*** Opening Material for the task ***
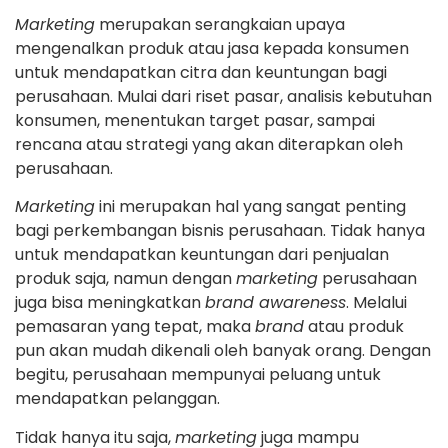
Marketing
merupakan serangkaian upaya
mengenalkan produk atau jasa kepada konsumen
untuk mendapatkan citra dan keuntungan bagi
perusahaan. Mulai dari riset pasar, analisis kebutuhan
konsumen, menentukan target pasar, sampai
rencana atau strategi yang akan diterapkan oleh
perusahaan.
Marketing
ini merupakan hal yang sangat penting
bagi perkembangan bisnis perusahaan. Tidak hanya
untuk mendapatkan keuntungan dari penjualan
produk saja, namun dengan
marketing
perusahaan
juga bisa meningkatkan
brand awareness
. Melalui
pemasaran yang tepat, maka
brand
atau produk
pun akan mudah dikenali oleh banyak orang. Dengan
begitu, perusahaan mempunyai peluang untuk
mendapatkan pelanggan.
Tidak hanya itu saja,
marketing
juga mampu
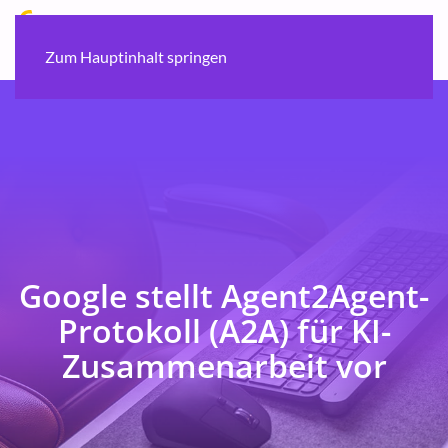
Zum Hauptinhalt springen
Google stellt Agent2Agent-
Protokoll (A2A) für KI-
Zusammenarbeit vor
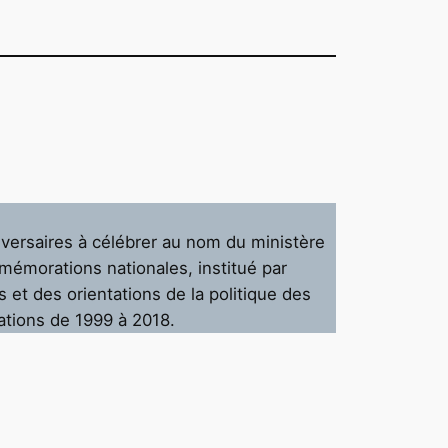
versaires à célébrer au nom du ministère
mmémorations nationales, institué par
s et des orientations de la politique des
ations de 1999 à 2018.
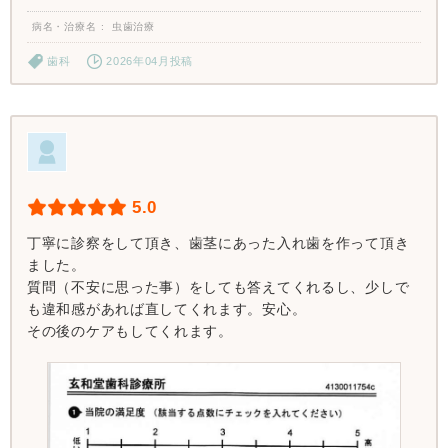
病名・治療名
虫歯治療
歯科
2026年04月投稿
5.0
丁寧に診察をして頂き、歯茎にあった入れ歯を作って頂き
ました。
質問（不安に思った事）をしても答えてくれるし、少しで
も違和感があれば直してくれます。安心。
その後のケアもしてくれます。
*** Closing Material for the task ***
Action item –
Locate the lines above that hold the word "konsumen". Show every one of them.

Task response –
mengenalkan produk atau jasa kepada konsumen
konsumen, menentukan target pasar, sampai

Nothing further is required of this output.